### EXERCISE PROMPT
Look below for the line that contains "and starting at 00:30 UTC. P...", then copy it and each following line exactly, through and including the line that contains "01:15 UTC. Played J...".

----

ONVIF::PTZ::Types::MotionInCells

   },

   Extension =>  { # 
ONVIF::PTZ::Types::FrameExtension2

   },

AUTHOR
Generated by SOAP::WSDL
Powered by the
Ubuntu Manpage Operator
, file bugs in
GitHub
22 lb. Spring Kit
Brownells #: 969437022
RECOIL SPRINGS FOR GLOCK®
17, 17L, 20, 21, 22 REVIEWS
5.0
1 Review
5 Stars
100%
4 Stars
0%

----

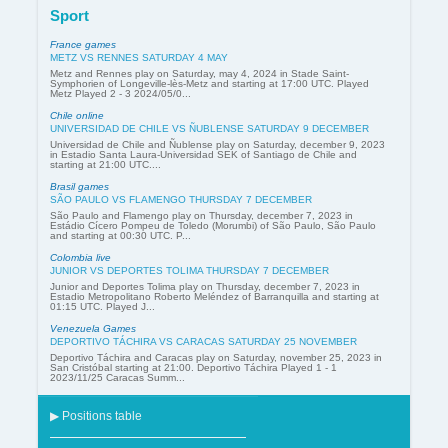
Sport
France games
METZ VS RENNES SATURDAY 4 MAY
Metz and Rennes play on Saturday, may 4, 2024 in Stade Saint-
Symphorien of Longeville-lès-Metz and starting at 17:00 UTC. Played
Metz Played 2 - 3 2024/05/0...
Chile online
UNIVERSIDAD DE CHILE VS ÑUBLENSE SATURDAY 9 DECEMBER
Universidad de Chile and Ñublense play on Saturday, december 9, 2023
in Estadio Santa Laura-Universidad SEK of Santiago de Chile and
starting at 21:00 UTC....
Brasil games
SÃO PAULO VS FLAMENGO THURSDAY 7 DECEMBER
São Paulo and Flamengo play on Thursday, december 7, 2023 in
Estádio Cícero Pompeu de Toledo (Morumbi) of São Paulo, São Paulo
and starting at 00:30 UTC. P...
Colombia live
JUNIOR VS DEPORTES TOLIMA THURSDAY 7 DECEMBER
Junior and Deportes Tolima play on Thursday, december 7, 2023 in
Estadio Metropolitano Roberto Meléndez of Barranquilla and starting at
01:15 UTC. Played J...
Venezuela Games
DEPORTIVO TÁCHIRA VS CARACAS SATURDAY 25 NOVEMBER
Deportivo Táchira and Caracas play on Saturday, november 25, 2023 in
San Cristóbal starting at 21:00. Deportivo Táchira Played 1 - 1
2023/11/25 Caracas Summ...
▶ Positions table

----

### WRITTEN SOLUTION
and starting at 00:30 UTC. P...
Colombia live
JUNIOR VS DEPORTES TOLIMA THURSDAY 7 DECEMBER
Junior and Deportes Tolima play on Thursday, december 7, 2023 in
Estadio Metropolitano Roberto Meléndez of Barranquilla and starting at
01:15 UTC. Played J...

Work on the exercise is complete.